A basketball or soccer ball floating in the water trough will keep it from completely freezing over. To help prevent freeze up in the water trough, place it in the sunniest spot available, and bank dirt around its sides to help insulate it. You might want to try covering part of the top with plywood, leaving a small area free for drinking. However, if you get very hard freezes you may want to invest in one of the various water heaters that are on the market. If you use float heaters, automatic waterers, or heated water buckets, be sure to check them to insure the heater is not shorting out and shocking the water. Allow plenty of space between water tanks and fences. If the whole herd drinks at the same time, there's often some scuffling and butting around the tank, and horses might be pushed through the fence. Some people believe horses can get by on snow. "Get by" they might, but horses require a lot of water to digest dry feed. Forcing a horse to produce moisture by eating snow is counterproductive. Six times as much snow must be eaten to provide an equal amount of water. Furthermore, calories are used to melt the snow that should be used for body warmth. Whenever possible, offer your horse warm water at a temperature of about 45-65° F. Studies have repeatedly demonstrated that a horse's water intake in winter increases dramatically if he has access to warm water. Recent research has shown a 40 percent increase in water intake when horses are offered warm water on wintery days."

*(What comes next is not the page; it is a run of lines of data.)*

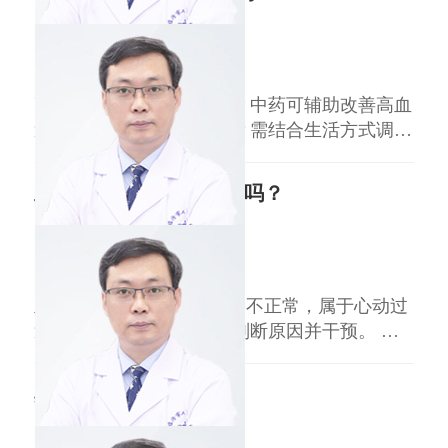
为核心，包括低盐低脂饮食、规律运动（每周
≥150分钟中等强度运动）、戒烟限酒，控制体重
王益民
副主任医师
（BMI维持185249）。此类斑块进
临汾市人民医院
三甲
高血压用中药能调理好吗？中药可辅助改善高血
压症状，但无法彻底治愈。需结合生活方式调整
与西药规范治疗，定期监测血压。 中药辅助调
理的适用情况：轻度高血压（收缩压
正常成年人心率120正常吗？
140159mmHg）、血压波动较小者，可在医生指
导下选用通用降压中药1等药食同源药材辅助调
王益民
副主任医师
节，如山楂、菊花等茶饮。 中药调理的局限
临汾市人民医院
三甲
性：
正常成年人心率120次/分钟不正常，属于心动过
速范畴，需结合具体场景判断原因并干预。 生
理性因素引发的心动过速：运动、情绪激动、饮
酒、喝咖啡等情况可能导致心率短暂升高至120
窦性心律过缓的原因？
次/分钟，此类情况通常在诱因消除后可自行恢
复，无需特殊治疗，但需注意避免频繁或剧烈刺
王益民
副主任医师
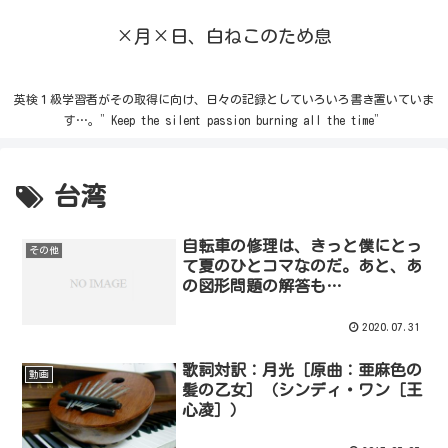
×月×日、白ねこのため息
英検１級学習者がその取得に向け、日々の記録としていろいろ書き置いていま
す…。”Keep the silent passion burning all the time”
台湾
自転車の修理は、きっと僕にとっ
その他
て夏のひとコマなのだ。あと、あ
の図形問題の解答も…
2020.07.31
歌詞対訳：月光［原曲：亜麻色の
動画
髪の乙女］（シンディ・ワン［王
心凌］）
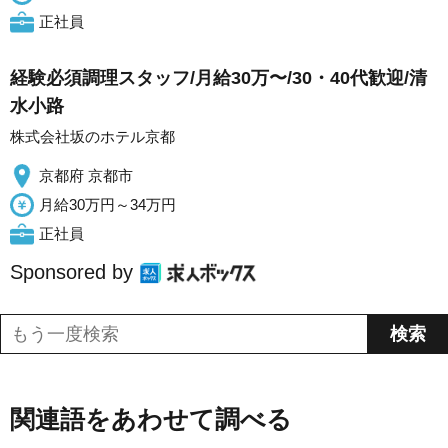
正社員
経験必須調理スタッフ/月給30万〜/30・40代歓迎/清
水小路
株式会社坂のホテル京都
京都府 京都市
月給30万円～34万円
正社員
Sponsored by
関連語をあわせて調べる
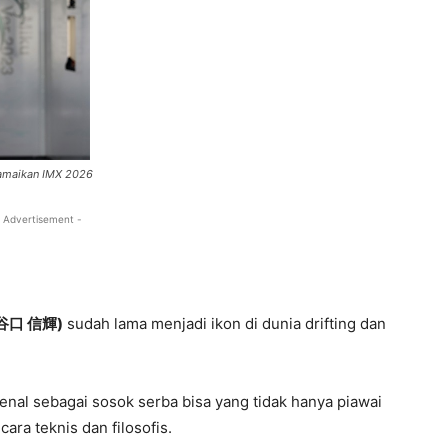
eramaikan IMX 2026
 Advertisement -
 (谷口 信輝)
sudah lama menjadi ikon di dunia drifting dan
ikenal sebagai sosok serba bisa yang tidak hanya piawai
ra teknis dan filosofis.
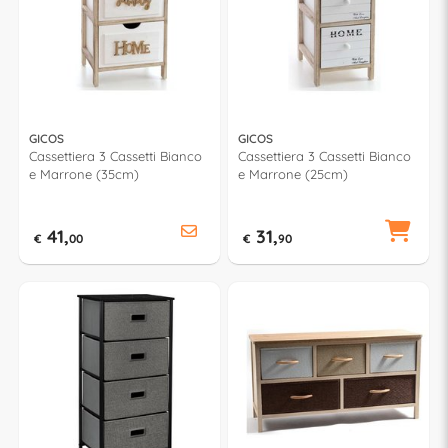
GICOS
GICOS
Cassettiera 3 Cassetti Bianco
Cassettiera 3 Cassetti Bianco
e Marrone (35cm)
e Marrone (25cm)
41,
31,
€
00
€
90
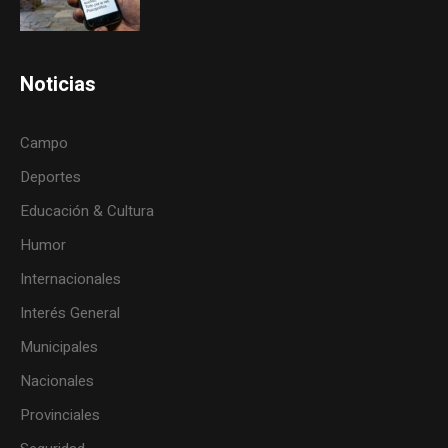
Noticias
Campo
Deportes
Educación & Cultura
Humor
Internacionales
Interés General
Municipales
Nacionales
Provinciales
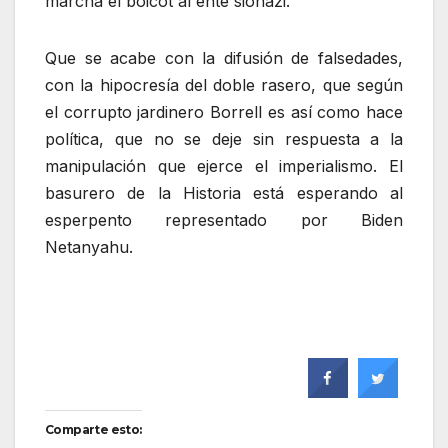
marcha el boicot al ente sionazi.
Que se acabe con la difusión de falsedades,
con la hipocresía del doble rasero, que según
el corrupto jardinero Borrell es así como hace
política, que no se deje sin respuesta a la
manipulación que ejerce el imperialismo. El
basurero de la Historia está esperando al
esperpento representado por Biden
Netanyahu.
Comparte esto:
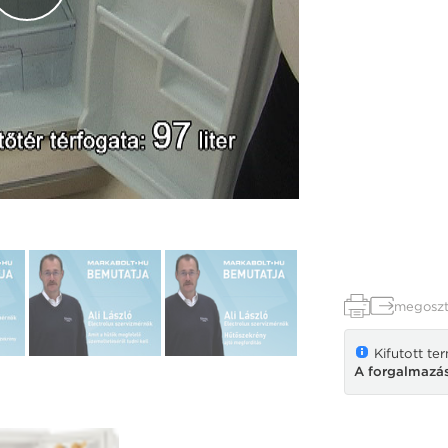
megoszt
Kifutott te
A forgalmazás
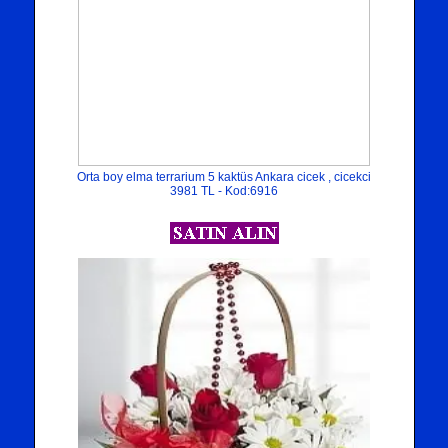
Orta boy elma terrarium 5 kaktüs Ankara cicek , cicekci
3981 TL - Kod:6916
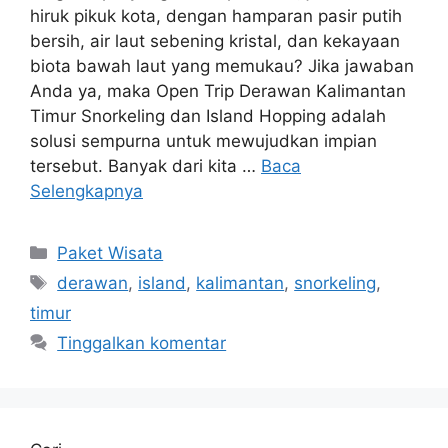
hiruk pikuk kota, dengan hamparan pasir putih
bersih, air laut sebening kristal, dan kekayaan
biota bawah laut yang memukau? Jika jawaban
Anda ya, maka Open Trip Derawan Kalimantan
Timur Snorkeling dan Island Hopping adalah
solusi sempurna untuk mewujudkan impian
tersebut. Banyak dari kita …
Baca
Selengkapnya
Kategori
Paket Wisata
Tag
derawan
,
island
,
kalimantan
,
snorkeling
,
timur
Tinggalkan komentar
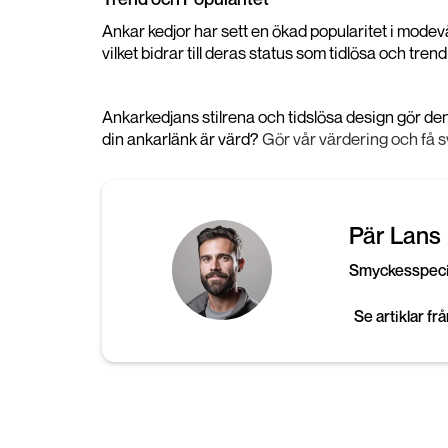
Ankar kedjor har sett en ökad popularitet i modev
vilket bidrar till deras status som tidlösa och tre
Ankarkedjans stilrena och tidslösa design gör de
din ankarlänk är värd?
Gör vår värdering och få s
Pär Lans
Smyckesspecia
Se artiklar fr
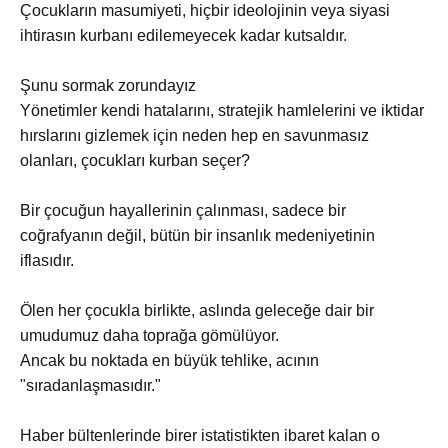
Çocukların masumiyeti, hiçbir ideolojinin veya siyasi
ihtirasın kurbanı edilemeyecek kadar kutsaldır.
Şunu sormak zorundayız
Yönetimler kendi hatalarını, stratejik hamlelerini ve iktidar
hırslarını gizlemek için neden hep en savunmasız
olanları, çocukları kurban seçer?
Bir çocuğun hayallerinin çalınması, sadece bir
coğrafyanın değil, bütün bir insanlık medeniyetinin
iflasıdır.
Ölen her çocukla birlikte, aslında geleceğe dair bir
umudumuz daha toprağa gömülüyor.
Ancak bu noktada en büyük tehlike, acının
"sıradanlaşmasıdır."
Haber bültenlerinde birer istatistikten ibaret kalan o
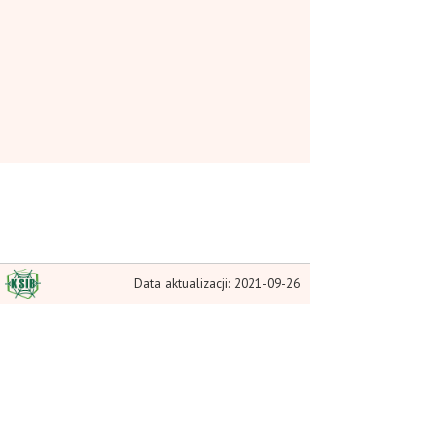
Data aktualizacji: 2021-09-26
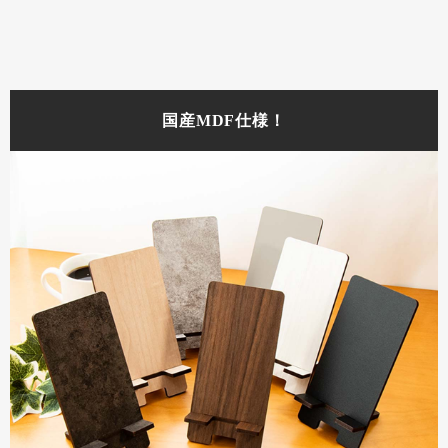
国産MDF仕様！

Case in point.......My Xdaughter-in-law was asked to water our stud while we were away for a week. I filled his water tub up has a heater etc so it wouldn't freeze, but as he usually has it drank in about 4 days I asked her to check his water and fill his tank if necessary. Well we got home 7 days later and his water tank was empty. I was so mad.....Her excuse was, that she asked the neighbor if our horses needed to be fed and watered as much as they did and they told her, no that our horses we just spoiled. Well so much for those neighbors....

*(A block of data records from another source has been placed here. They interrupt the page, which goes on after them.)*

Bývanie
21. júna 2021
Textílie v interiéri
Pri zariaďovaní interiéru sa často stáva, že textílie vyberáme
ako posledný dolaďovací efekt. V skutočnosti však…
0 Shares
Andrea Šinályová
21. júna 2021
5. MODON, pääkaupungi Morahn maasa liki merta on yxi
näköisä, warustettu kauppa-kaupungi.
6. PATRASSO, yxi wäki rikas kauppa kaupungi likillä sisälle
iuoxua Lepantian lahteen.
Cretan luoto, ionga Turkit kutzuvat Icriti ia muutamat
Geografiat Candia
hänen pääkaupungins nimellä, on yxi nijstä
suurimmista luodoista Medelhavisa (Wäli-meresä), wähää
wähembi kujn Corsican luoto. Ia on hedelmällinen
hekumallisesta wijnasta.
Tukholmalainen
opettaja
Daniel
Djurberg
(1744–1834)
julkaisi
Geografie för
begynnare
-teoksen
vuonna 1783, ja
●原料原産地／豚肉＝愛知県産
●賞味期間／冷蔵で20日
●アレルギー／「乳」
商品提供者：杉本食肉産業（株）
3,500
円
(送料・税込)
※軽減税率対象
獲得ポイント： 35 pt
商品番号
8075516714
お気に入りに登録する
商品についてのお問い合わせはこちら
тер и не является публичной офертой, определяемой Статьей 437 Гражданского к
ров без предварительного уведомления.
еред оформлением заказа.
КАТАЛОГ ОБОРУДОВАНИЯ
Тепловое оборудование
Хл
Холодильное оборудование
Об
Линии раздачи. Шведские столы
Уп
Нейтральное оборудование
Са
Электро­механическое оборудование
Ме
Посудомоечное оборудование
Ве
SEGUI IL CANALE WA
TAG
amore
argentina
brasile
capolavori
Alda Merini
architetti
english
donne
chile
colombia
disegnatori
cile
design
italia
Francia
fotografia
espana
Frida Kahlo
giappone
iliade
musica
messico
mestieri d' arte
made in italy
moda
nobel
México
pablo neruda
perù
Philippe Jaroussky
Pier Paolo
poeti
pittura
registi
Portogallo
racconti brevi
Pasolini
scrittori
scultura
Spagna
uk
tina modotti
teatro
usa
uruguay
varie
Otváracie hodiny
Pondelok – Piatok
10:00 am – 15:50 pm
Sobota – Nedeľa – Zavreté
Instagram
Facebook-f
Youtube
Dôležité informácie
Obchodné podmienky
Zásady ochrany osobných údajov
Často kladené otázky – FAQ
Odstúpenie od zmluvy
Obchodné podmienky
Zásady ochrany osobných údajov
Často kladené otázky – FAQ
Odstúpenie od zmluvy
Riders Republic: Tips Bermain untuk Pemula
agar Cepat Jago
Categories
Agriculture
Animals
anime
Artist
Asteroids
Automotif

People are idiots...all my horses have the pleasure of heated water buckets in the barn and a heated trough for turnout time, I know this is not a luxury of all horse properties, I was just so sick of breaking ice at the other places I have lived and owned horses that the plug ins for the buckets and trough heater was a definite must when I bought my own place and built my new barn. I actually worked out quite nicely the way we did it because the power cords are completely hidden from the horses and the buckets I buy even if they short out can not shock the horse as everything is made of plastic that the water touches. The one downside is that these are not the cheapest things to run in the winter, I know I only leave them plugged in once it gets about 20 degrees or lower because they eat electricity...even though they say they are energy efficient.

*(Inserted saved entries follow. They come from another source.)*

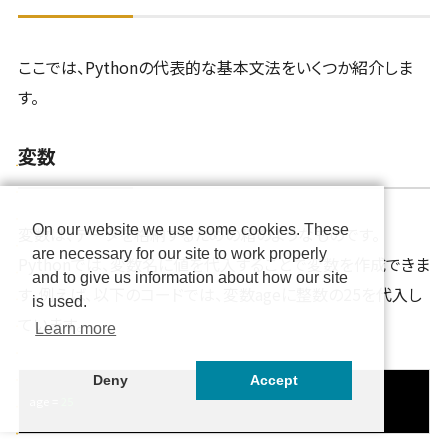
ここでは、Pythonの代表的な基本文法をいくつか紹介しま
す。
変数
On our website we use some cookies. These
変数は、データを格納するための箱のようなものです。
are necessary for our site to work properly
Pythonでは、変数名に値を代入することで変数を作成できま
and to give us information about how our site
す。例えば、以下のコードでは、変数ageに整数の25を代入し
is used.
ています。
Learn more
Deny
Accept
age = 
25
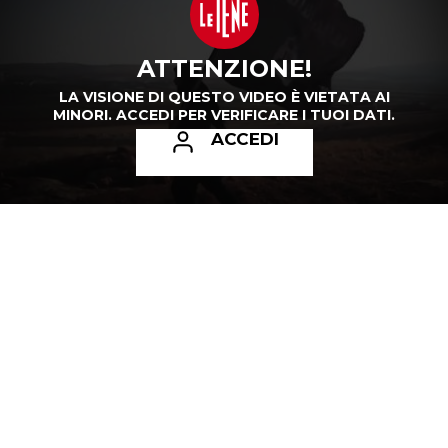
ATTENZIONE!
LA VISIONE DI QUESTO VIDEO È VIETATA AI
MINORI.
ACCEDI PER VERIFICARE I TUOI DATI.
ACCEDI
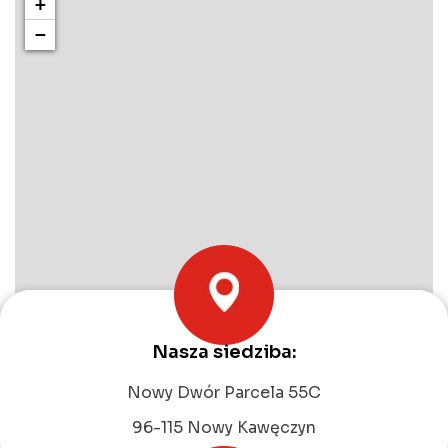
+
−
Nasza siedziba:
Leaflet
|
©
OpenStreetMap
contributors
Nowy Dwór Parcela 55C
96-115 Nowy Kawęczyn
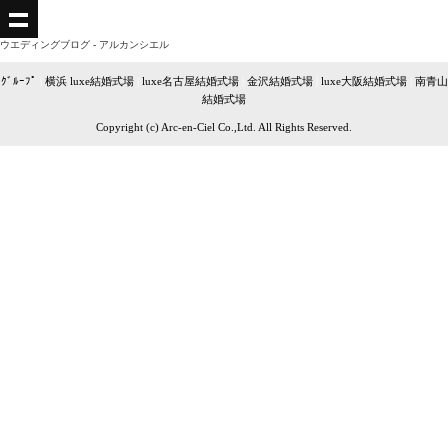
ウエディングブログ - アルカンシエル
ｸﾞﾙｰﾌﾟ
|
横浜 luxe結婚式場
|
luxe名古屋結婚式場
|
金沢結婚式場
|
luxe大阪結婚式場
|
南青山
結婚式場
Copyright (c) Arc-en-Ciel Co.,Ltd. All Rights Reserved.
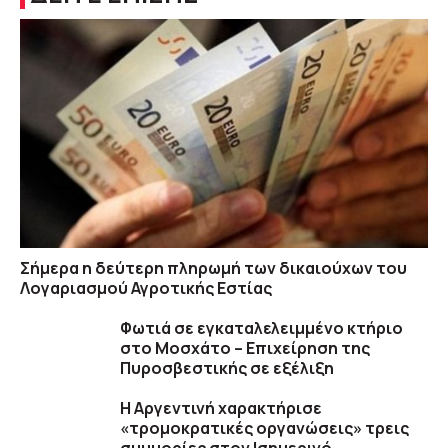
Σήμερα η δεύτερη πληρωμή των δικαιούχων του
Λογαριασμού Αγροτικής Εστίας
Φωτιά σε εγκαταλελειμμένο κτήριο
στο Μοσχάτο – Επιχείρηση της
Πυροσβεστικής σε εξέλιξη
Η Αργεντινή χαρακτήρισε
«τρομοκρατικές οργανώσεις» τρεις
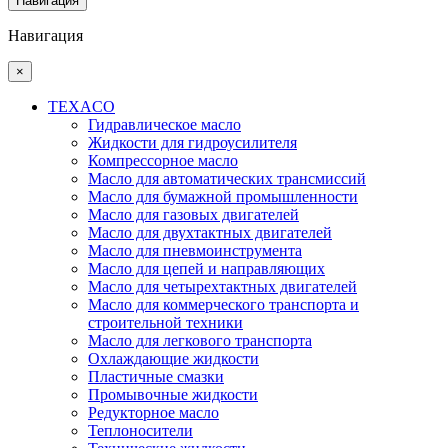
Навигация
Навигация
×
TEXACO
Гидравлическое масло
Жидкости для гидроусилителя
Компрессорное масло
Масло для автоматических трансмиссий
Масло для бумажной промышленности
Масло для газовых двигателей
Масло для двухтактных двигателей
Масло для пневмоинструмента
Масло для цепей и направляющих
Масло для четырехтактных двигателей
Масло для коммерческого транспорта и
строительной техники
Масло для легкового транспорта
Охлаждающие жидкости
Пластичные смазки
Промывочные жидкости
Редукторное масло
Теплоносители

Yeah...sorry for the long rant there, it just makes me mad to think someone thinks an animal can live on snow! My question is what do they do when it freezing cold outside and they are to lazy to give water to these horses, but yet there is no snow. In Ohio, it may be cold as crap, but there is not always snow!
My horses have warm water in the winter and cool water in the summer. We have two automatic heater waters that keep the water at 10 Degrees Celcius and a trough with a heater in it that keeps it a touch warmer.